__What you will do__
Your answer must be an exact copy of the entries, containing no images.

**** The data

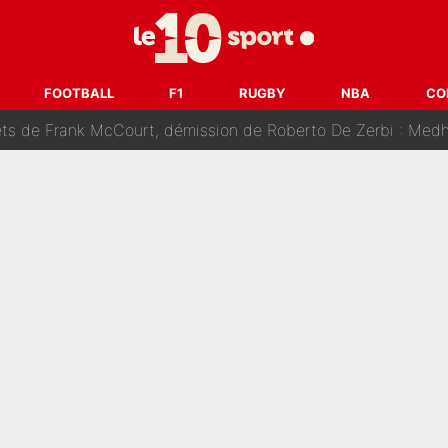
âce à Bradley Barcola et Ibrahim Mbaye : Le PSG sur le point de
des nouveaux joueurs : L’IA dévoile les 5 cracks qui pourraient rapidem
FOOTBALL
F1
RUGBY
NBA
CO
nk McCourt, démission de Roberto De Zerbi : Medhi Benatia se lâche sur son dépar
fort est attaqué après son dérapage sur CNews : «Et lui, il prend combie
ision : Son transfert au PSG est annoncé en Espagne !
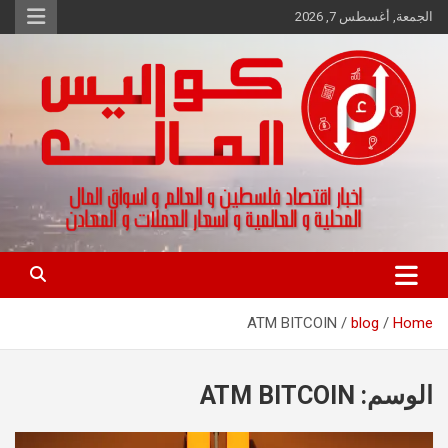
Ski
الجمعة, أغسطس 7, 2026
t
conten
اخبار اقتصاد فلسطين و العالم و تقارير اسواق المال و العملات
كواليس المال
ATM BITCOIN
blog
Home
الوسم:
ATM BITCOIN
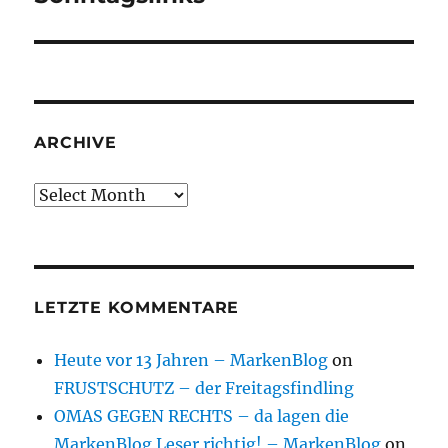
post:
ARCHIVE
Archive
LETZTE KOMMENTARE
Heute vor 13 Jahren – MarkenBlog
on
FRUSTSCHUTZ – der Freitagsfindling
OMAS GEGEN RECHTS – da lagen die
MarkenBlog Leser richtig! – MarkenBlog
on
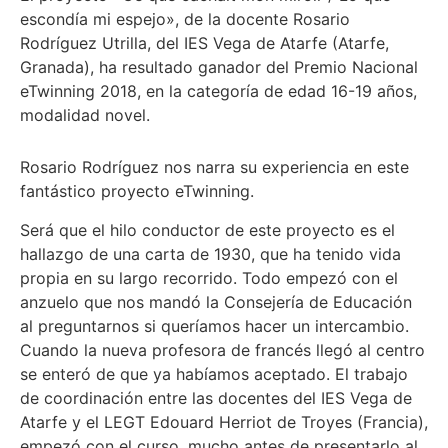
escondía mi espejo», de la docente Rosario
Rodríguez Utrilla, del IES Vega de Atarfe (Atarfe,
Granada), ha resultado ganador del Premio Nacional
eTwinning 2018, en la categoría de edad 16-19 años,
modalidad novel.
Rosario Rodríguez nos narra su experiencia en este
fantástico proyecto eTwinning.
Será que el hilo conductor de este proyecto es el
hallazgo de una carta de 1930, que ha tenido vida
propia en su largo recorrido. Todo empezó con el
anzuelo que nos mandó la Consejería de Educación
al preguntarnos si queríamos hacer un intercambio.
Cuando la nueva profesora de francés llegó al centro
se enteró de que ya habíamos aceptado. El trabajo
de coordinación entre las docentes del IES Vega de
Atarfe y el LEGT Edouard Herriot de Troyes (Francia),
empezó con el curso, mucho antes de presentarlo al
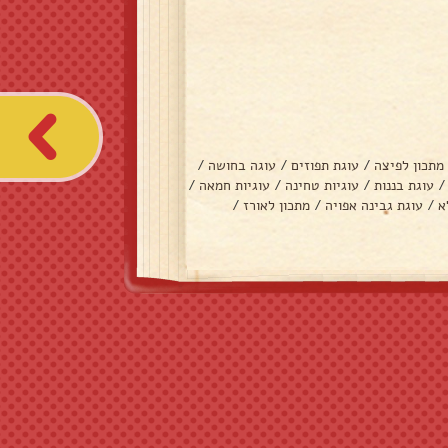
מתכון לפיצה
/
עוגת תפוזים
/
עוגה בחושה
/
/
עוגת בננות
/
עוגיות טחינה
/
עוגיות חמאה
/
א
/
עוגת גבינה אפויה
/
מתכון לאורז
/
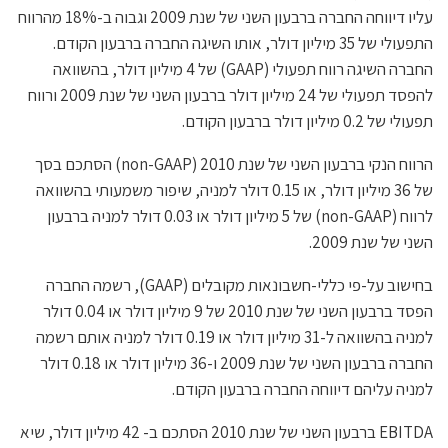
עליו דיווחה החברה ברבעון השני של שנת 2009 וגבוה ב-18% מהרווח
התפעולי של 35 מיליון דולר, אותו השיגה החברה ברבעון הקודם.
החברה השיגה רווח תפעולי (GAAP) של 4 מיליון דולר, בהשוואה
להפסד תפעולי של 24 מיליון דולר ברבעון השני של שנת 2009 ורווח
תפעולי של 0.2 מיליון דולר ברבעון הקודם.
הרווח הנקי ברבעון השני של שנת 2010 (non-GAAP) הסתכם בסך
של 36 מיליון דולר, או 0.15 דולר למניה, שיפור משמעותי בהשוואה
לרווח (non-GAAP) של 5 מיליון דולר או 0.03 דולר למניה ברבעון
השני של שנת 2009.
בחישוב על-פי כללי-חשבונאות מקובלים (GAAP), רשמה החברה
הפסד ברבעון השני של שנת 2010 של 9 מיליון דולר או 0.04 דולר
למניה בהשוואה ל-31 מיליון דולר או 0.19 דולר למניה אותם רשמה
החברה ברבעון השני של שנת 2009 ו-36 מיליון דולר או 0.18 דולר
למניה עליהם דיווחה החברה ברבעון הקודם.
EBITDA ברבעון השני של שנת 2010 הסתכם ב- 42 מיליון דולר, שיא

********

__Reply__
âce à Bradley Barcola et Ibrahim Mbaye : Le PSG sur le point de
des nouveaux joueurs : L’IA dévoile les 5 cracks qui pourraient rapidem
FOOTBALL
F1
RUGBY
NBA
CO
nk McCourt, démission de Roberto De Zerbi : Medhi Benatia se lâche sur son dépar
fort est attaqué après son dérapage sur CNews : «Et lui, il prend combie
ision : Son transfert au PSG est annoncé en Espagne !
Ski
الجمعة, أغسطس 7, 2026
t
conten
اخبار اقتصاد فلسطين و العالم و تقارير اسواق المال و العملات
كواليس المال
ATM BITCOIN
blog
Home
الوسم:
ATM BITCOIN
post:
ARCHIVE
Archive
LETZTE KOMMENTARE
Heute vor 13 Jahren – MarkenBlog
on
FRUSTSCHUTZ – der Freitagsfindling
OMAS GEGEN RECHTS – da lagen die
MarkenBlog Leser richtig! – MarkenBlog
on
escondía mi espejo», de la docente Rosario
Rodríguez Utrilla, del IES Vega de Atarfe (Atarfe,
Granada), ha resultado ganador del Premio Nacional
eTwinning 2018, en la categoría de edad 16-19 años,
modalidad novel.
Rosario Rodríguez nos narra su experiencia en este
fantástico proyecto eTwinning.
Será que el hilo conductor de este proyecto es el
hallazgo de una carta de 1930, que ha tenido vida
propia en su largo recorrido. Todo empezó con el
anzuelo que nos mandó la Consejería de Educación
al preguntarnos si queríamos hacer un intercambio.
Cuando la nueva profesora de francés llegó al centro
se enteró de que ya habíamos aceptado. El trabajo
de coordinación entre las docentes del IES Vega de
Atarfe y el LEGT Edouard Herriot de Troyes (Francia),
empezó con el curso, mucho antes de presentarlo al
מתכון לפיצה
/
עוגת תפוזים
/
עוגה בחושה
/
/
עוגת בננות
/
עוגיות טחינה
/
עוגיות חמאה
/
א
/
עוגת גבינה אפויה
/
מתכון לאורז
/
עליו דיווחה החברה ברבעון השני של שנת 2009 וגבוה ב-18% מהרווח
התפעולי של 35 מיליון דולר, אותו השיגה החברה ברבעון הקודם.
החברה השיגה רווח תפעולי (GAAP) של 4 מיליון דולר, בהשוואה
להפסד תפעולי של 24 מיליון דולר ברבעון השני של שנת 2009 ורווח
תפעולי של 0.2 מיליון דולר ברבעון הקודם.
הרווח הנקי ברבעון השני של שנת 2010 (non-GAAP) הסתכם בסך
של 36 מיליון דולר, או 0.15 דולר למניה, שיפור משמעותי בהשוואה
לרווח (non-GAAP) של 5 מיליון דולר או 0.03 דולר למניה ברבעון
השני של שנת 2009.
בחישוב על-פי כללי-חשבונאות מקובלים (GAAP), רשמה החברה
הפסד ברבעון השני של שנת 2010 של 9 מיליון דולר או 0.04 דולר
למניה בהשוואה ל-31 מיליון דולר או 0.19 דולר למניה אותם רשמה
החברה ברבעון השני של שנת 2009 ו-36 מיליון דולר או 0.18 דולר
למניה עליהם דיווחה החברה ברבעון הקודם.
EBITDA ברבעון השני של שנת 2010 הסתכם ב- 42 מיליון דולר, שיא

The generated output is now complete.